Bahunya tersentak ketika ujung ibu jarinya menemukan bulir air asin meluruh di pipi. Kenapa ia menangis? Kenapa ia tidak terima? Kenapa rasanya begitu sakit setelah melihat postingan tadi? Kenapa dadanya sesak? Kenapa ia semakin cemas?

Apa begini rasanya patah hati?



...Sementara itu disisi lain...



      Shoyo menarik nafas dalam—dalam seraya menghembuskannya perlahan. Ini bukan perjalanan pertama baginya menaiki kapal pesiar, namun sedari tadi otaknya terus menampilkan wajah Tobio berulang kali. Padahal Shoyo sedang tidak sedang sengaja mengingat atau memikirkan Tobio, ia hanya ingin menikmati suara deburan air saat kapal menerobosnya lantaran angin menyapu wajah dan menerpa helaian rambutnya lembut. Maka dari itu Shoyo memutuskan melipir di dek kapal, berpegangan pada pagar—pagar kapal.

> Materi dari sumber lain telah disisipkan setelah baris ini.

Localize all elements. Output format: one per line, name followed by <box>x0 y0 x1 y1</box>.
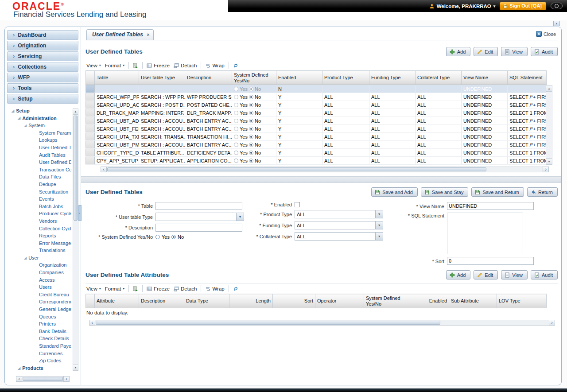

Note : katanya, kalo tiba-tiba inget sama seseorang padahal kita gak lagi sengaja buat inget dia, itu tandanya orang itu juga lagi inget kita atau mikirin kita. Kata mama cece gitu sih.

"Namamu Shoyo, apa aku salah?" Shoyo terenyak dan segera menoleh, mendapati sosok tinggi dengan senyum rupawan yang rambutnya mirip seperti mangkuk mie yang tumpah. Shoyo mengangguk lalu membalas senyumannya, "Betul sekali Tuan Beaufort, salam kenal." dengan akses prancis yang kental.

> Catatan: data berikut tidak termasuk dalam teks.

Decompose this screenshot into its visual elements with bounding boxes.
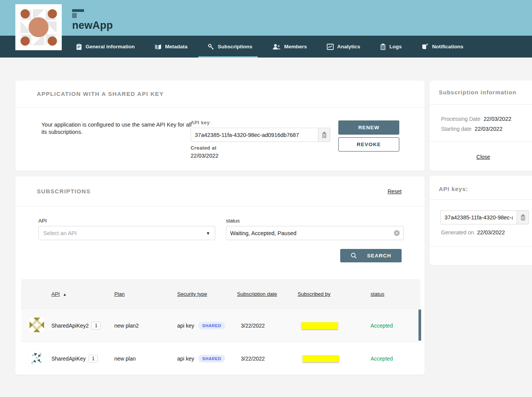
search-button-label: SEARCH xyxy=(367,253,391,259)
api-keys-title: API keys: xyxy=(439,186,468,192)
avatar xyxy=(29,317,45,333)
close-link-wrap: Close xyxy=(430,153,532,160)
clipboard-copy-icon xyxy=(321,132,327,138)
revoke-button[interactable]: REVOKE xyxy=(338,137,399,152)
column-header-subscription-date[interactable]: Subscription date xyxy=(237,291,301,297)
api-key-input[interactable] xyxy=(191,128,318,142)
subscription-date-cell: 3/22/2022 xyxy=(241,323,301,329)
status-filter: status ✕ xyxy=(226,218,404,240)
row-avatar-cell xyxy=(21,350,51,367)
generated-on-value: 22/03/2022 xyxy=(477,229,505,236)
tab-notifications[interactable]: Notifications xyxy=(418,36,466,58)
subscription-count-badge: 1 xyxy=(91,322,101,329)
subscribed-by-cell xyxy=(301,355,371,362)
subscription-info-card: Subscription information Processing Date… xyxy=(430,81,532,171)
subscription-info-title: Subscription information xyxy=(439,89,516,96)
close-link[interactable]: Close xyxy=(476,154,490,160)
tab-members[interactable]: Members xyxy=(269,36,310,58)
column-header-status[interactable]: status xyxy=(371,291,420,297)
divider xyxy=(430,104,532,105)
security-type: api key xyxy=(177,356,194,362)
plan-cell: new plan2 xyxy=(114,323,177,329)
tab-label: Logs xyxy=(389,44,402,49)
api-filter-label: API xyxy=(38,218,215,224)
search-button[interactable]: SEARCH xyxy=(340,249,402,262)
api-key-field-group xyxy=(440,210,529,224)
renew-button[interactable]: RENEW xyxy=(338,120,399,135)
shared-api-key-card: APPLICATION WITH A SHARED API KEY Your a… xyxy=(15,81,425,171)
status-filter-label: status xyxy=(226,218,404,224)
tab-label: Members xyxy=(284,44,307,49)
clipboard-icon xyxy=(76,43,82,50)
divider xyxy=(430,141,532,142)
status-cell: Accepted xyxy=(371,356,420,362)
shared-api-key-card-header: APPLICATION WITH A SHARED API KEY xyxy=(15,81,425,107)
api-key-label: API key xyxy=(191,120,330,125)
table-row[interactable]: SharedApiKey2 1 new plan2 api key SHARED… xyxy=(21,309,420,342)
status-input[interactable] xyxy=(226,226,404,240)
search-icon xyxy=(351,252,357,259)
api-key-group: API key xyxy=(191,120,330,142)
tab-metadata[interactable]: Metadata xyxy=(152,36,191,58)
subscribed-by-cell xyxy=(301,322,371,329)
shared-api-key-title: APPLICATION WITH A SHARED API KEY xyxy=(37,91,164,97)
table-scrollbar-thumb[interactable] xyxy=(418,310,421,341)
generated-on-row: Generated on 22/03/2022 xyxy=(441,229,505,236)
logs-icon xyxy=(380,43,386,50)
tab-analytics[interactable]: Analytics xyxy=(324,36,363,58)
table-row[interactable]: SharedApiKey 1 new plan api key SHARED 3… xyxy=(21,342,420,375)
tab-label: Analytics xyxy=(337,44,360,49)
api-filter: API Select an API ▼ xyxy=(38,218,215,240)
app-logo-image xyxy=(15,4,62,50)
shared-api-key-description: Your application is configured to use th… xyxy=(41,121,194,136)
status-cell: Accepted xyxy=(371,323,420,329)
processing-date-row: Processing Date 22/03/2022 xyxy=(441,116,511,122)
subscription-date-cell: 3/22/2022 xyxy=(241,356,301,362)
column-header-subscribed-by[interactable]: Subscribed by xyxy=(298,291,371,297)
api-name: SharedApiKey xyxy=(51,356,86,362)
tab-label: Subscriptions xyxy=(218,44,252,49)
main-nav: General information Metadata Subscriptio… xyxy=(0,36,532,58)
avatar xyxy=(29,350,45,366)
created-at-group: Created at 22/03/2022 xyxy=(191,145,219,159)
table-header-row: API▲ Plan Security type Subscription dat… xyxy=(21,279,420,309)
column-header-api[interactable]: API▲ xyxy=(51,291,114,297)
starting-date-value: 22/03/2022 xyxy=(474,126,502,132)
sidebar-api-key-input[interactable] xyxy=(440,210,517,224)
subscription-count-badge: 1 xyxy=(89,355,98,362)
tab-label: Metadata xyxy=(165,44,188,49)
clear-status-icon[interactable]: ✕ xyxy=(394,230,400,236)
column-header-plan[interactable]: Plan xyxy=(114,291,177,297)
redacted-subscriber xyxy=(303,355,339,362)
shared-badge: SHARED xyxy=(198,322,225,329)
divider xyxy=(430,246,532,247)
security-type-cell: api key SHARED xyxy=(177,355,241,362)
tab-subscriptions[interactable]: Subscriptions xyxy=(204,36,255,58)
chart-icon xyxy=(327,44,334,50)
tab-general-information[interactable]: General information xyxy=(73,36,138,58)
tab-logs[interactable]: Logs xyxy=(377,36,405,58)
subscriptions-title: SUBSCRIPTIONS xyxy=(37,188,91,194)
reset-link[interactable]: Reset xyxy=(387,188,402,194)
created-at-value: 22/03/2022 xyxy=(191,153,219,159)
sort-ascending-icon: ▲ xyxy=(63,292,67,297)
api-name: SharedApiKey2 xyxy=(51,323,89,329)
divider xyxy=(430,199,532,200)
generated-on-label: Generated on xyxy=(441,229,474,236)
copy-api-key-button[interactable] xyxy=(517,210,529,224)
tab-label: General information xyxy=(86,44,135,49)
book-icon xyxy=(155,44,161,50)
app-header: newApp xyxy=(72,9,113,31)
security-type-cell: api key SHARED xyxy=(177,322,241,329)
copy-api-key-button[interactable] xyxy=(318,128,330,142)
api-select[interactable]: Select an API ▼ xyxy=(38,226,215,240)
processing-date-label: Processing Date xyxy=(441,116,481,122)
row-avatar-cell xyxy=(21,317,51,334)
column-header-security-type[interactable]: Security type xyxy=(177,291,241,297)
app-title: newApp xyxy=(72,20,113,31)
processing-date-value: 22/03/2022 xyxy=(484,116,512,122)
chevron-down-icon: ▼ xyxy=(206,231,210,236)
key-icon xyxy=(208,43,214,50)
starting-date-row: Starting date 22/03/2022 xyxy=(441,126,502,132)
api-name-cell: SharedApiKey2 1 xyxy=(51,322,114,329)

Shoyo menilik wajah terkejut calon suami sepupunya itu kemudian ditutupi dengan tawa yang menawan. "Hontou, kau bisa bahasa prancis rupanya." balas Sachiro dengan aksen jepang yang tak kalah kental. Shoyo ikut tertawa tulus, ia sudah tau sejak awal jika Sachiro keturunan Prancis-Jepang.

Jadi tidak heran jika pernikahan mereka akan diselenggarakan di prancis. Dan saat ini, mereka sudah setengah perjalanan ke sana. "Tentu, aku bisa fasih dalam 5 bahasa...sisanya masih dalam proses." Shoyo tersenyum kecil, dan diangguki sekilas oleh Sachiro.

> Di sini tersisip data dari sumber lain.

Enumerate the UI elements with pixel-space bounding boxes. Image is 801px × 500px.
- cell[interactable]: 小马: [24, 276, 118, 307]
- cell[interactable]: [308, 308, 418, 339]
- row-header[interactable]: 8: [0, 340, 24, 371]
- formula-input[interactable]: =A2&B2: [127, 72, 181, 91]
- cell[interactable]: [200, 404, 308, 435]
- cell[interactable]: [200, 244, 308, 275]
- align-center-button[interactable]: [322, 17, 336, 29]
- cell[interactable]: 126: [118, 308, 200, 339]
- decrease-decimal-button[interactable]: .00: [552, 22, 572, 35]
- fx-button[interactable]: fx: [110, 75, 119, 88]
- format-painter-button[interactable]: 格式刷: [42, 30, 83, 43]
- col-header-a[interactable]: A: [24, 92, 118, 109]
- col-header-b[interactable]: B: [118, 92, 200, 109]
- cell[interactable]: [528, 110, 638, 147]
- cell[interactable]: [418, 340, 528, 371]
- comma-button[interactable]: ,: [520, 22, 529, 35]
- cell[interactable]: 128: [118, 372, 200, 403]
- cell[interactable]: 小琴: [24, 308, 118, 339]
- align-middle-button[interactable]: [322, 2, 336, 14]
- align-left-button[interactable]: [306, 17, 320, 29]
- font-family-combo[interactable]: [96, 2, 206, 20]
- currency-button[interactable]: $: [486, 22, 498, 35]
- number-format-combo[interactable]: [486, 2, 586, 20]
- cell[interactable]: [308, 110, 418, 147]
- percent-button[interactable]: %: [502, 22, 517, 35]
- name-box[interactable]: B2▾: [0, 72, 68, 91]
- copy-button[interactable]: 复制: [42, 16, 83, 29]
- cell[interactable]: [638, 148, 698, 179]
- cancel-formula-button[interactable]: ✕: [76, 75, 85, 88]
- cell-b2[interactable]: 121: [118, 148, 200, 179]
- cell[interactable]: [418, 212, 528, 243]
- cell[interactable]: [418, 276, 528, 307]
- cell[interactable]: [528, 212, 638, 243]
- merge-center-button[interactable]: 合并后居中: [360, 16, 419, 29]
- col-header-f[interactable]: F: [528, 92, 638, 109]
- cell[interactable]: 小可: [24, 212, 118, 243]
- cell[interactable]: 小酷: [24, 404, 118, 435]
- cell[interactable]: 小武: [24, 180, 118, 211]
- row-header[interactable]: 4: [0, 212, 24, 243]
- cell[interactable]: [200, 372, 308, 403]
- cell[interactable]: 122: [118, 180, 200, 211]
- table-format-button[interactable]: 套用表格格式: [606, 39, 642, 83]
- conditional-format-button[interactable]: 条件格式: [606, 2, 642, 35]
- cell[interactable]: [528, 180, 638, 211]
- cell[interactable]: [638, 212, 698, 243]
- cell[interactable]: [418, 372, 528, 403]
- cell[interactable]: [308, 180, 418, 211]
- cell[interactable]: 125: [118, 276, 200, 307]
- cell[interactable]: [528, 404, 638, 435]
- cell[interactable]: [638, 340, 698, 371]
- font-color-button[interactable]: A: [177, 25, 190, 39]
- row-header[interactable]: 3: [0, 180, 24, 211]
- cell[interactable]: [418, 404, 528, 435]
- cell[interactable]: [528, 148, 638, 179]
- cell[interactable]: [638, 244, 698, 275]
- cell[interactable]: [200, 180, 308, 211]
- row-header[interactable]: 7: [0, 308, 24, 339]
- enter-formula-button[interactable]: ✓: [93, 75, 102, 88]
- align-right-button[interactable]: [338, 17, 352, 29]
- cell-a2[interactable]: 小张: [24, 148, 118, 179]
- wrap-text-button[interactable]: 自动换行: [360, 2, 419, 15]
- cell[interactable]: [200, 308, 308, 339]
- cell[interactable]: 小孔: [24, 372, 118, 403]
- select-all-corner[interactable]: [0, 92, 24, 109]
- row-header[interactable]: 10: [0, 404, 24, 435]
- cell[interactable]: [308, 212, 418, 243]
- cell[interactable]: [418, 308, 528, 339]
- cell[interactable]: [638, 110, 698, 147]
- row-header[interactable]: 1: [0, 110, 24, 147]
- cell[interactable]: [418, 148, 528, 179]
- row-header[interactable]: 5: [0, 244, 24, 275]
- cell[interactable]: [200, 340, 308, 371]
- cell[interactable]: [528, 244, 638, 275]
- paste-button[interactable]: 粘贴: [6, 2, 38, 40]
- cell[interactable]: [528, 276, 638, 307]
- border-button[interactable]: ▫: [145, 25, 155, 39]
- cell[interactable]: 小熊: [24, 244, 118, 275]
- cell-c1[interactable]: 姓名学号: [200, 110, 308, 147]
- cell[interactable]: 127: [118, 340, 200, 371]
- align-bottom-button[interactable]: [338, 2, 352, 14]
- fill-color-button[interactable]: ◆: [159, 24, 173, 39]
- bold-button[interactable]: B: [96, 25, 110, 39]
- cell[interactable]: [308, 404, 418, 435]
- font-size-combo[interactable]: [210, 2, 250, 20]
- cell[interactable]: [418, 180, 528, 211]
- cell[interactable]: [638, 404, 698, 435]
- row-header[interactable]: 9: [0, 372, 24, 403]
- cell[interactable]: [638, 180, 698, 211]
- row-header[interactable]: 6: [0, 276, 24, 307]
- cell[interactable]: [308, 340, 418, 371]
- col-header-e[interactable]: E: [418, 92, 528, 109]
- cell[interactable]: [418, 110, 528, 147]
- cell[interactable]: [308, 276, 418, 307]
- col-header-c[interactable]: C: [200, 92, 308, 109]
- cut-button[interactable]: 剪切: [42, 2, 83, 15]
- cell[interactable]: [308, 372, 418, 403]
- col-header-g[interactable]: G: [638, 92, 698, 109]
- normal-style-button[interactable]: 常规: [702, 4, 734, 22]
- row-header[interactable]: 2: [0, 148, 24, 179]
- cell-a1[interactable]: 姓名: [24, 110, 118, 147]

"Jadi, mau bicara pakai bahasa apa?" Shoyo terkekeh, "Kau kaku sekali Tuan Beaufort, bahasa ini saja tak apa." Maksud Shoyo adalah bahasa jepang sehari—hari. "Wakatta, etto aku ingin bicara sebentar, apa aku mengganggumu?" Sachirou berusaha santai meski tetap menggunakan bahasa formal saat bicara. Benar apa kata Hoshi jika tunangannya sangat kolot, alih—alih kolot menurut Shoyo Sachiro lebih mirip dengan laki—laki penuh tanggung jawab nan sopan.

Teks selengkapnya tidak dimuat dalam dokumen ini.